(Source data)

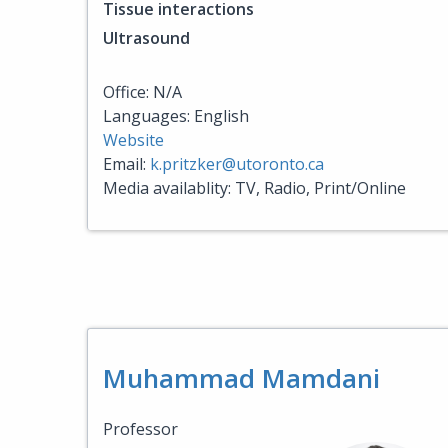
Tissue interactions
Ultrasound
Office: N/A
Languages: English
Website
Email:
k.pritzker@utoronto.ca
Media availablity: TV, Radio, Print/Online
Muhammad Mamdani
Professor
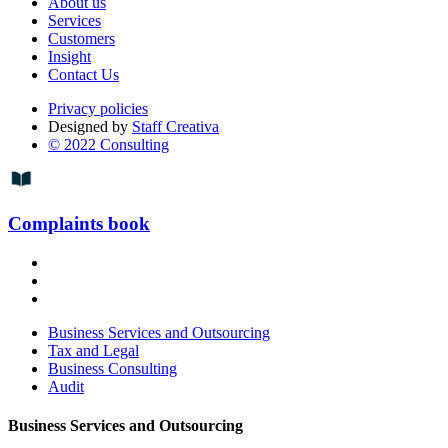
About us
Services
Customers
Insight
Contact Us
Privacy policies
Designed by
Staff Creativa
© 2022 Consulting
Complaints book
Business Services and Outsourcing
Tax and Legal
Business Consulting
Audit
Business Services and Outsourcing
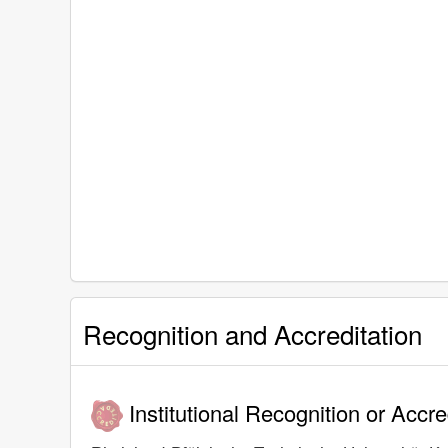
Recognition and Accreditation
Institutional Recognition or Accre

» **YOUR TASK**: A word-for-word copy of the records is required. Leave out every picture.

» **RESULT OF THE EXERCISE**:
Tissue interactions
Ultrasound
Office: N/A
Languages: English
Website
Email:
k.pritzker@utoronto.ca
Media availablity: TV, Radio, Print/Online
Muhammad Mamdani
Professor
About us
Services
Customers
Insight
Contact Us
Privacy policies
Designed by
Staff Creativa
© 2022 Consulting
Complaints book
Business Services and Outsourcing
Tax and Legal
Business Consulting
Audit
Business Services and Outsourcing
Recognition and Accreditation
Institutional Recognition or Accre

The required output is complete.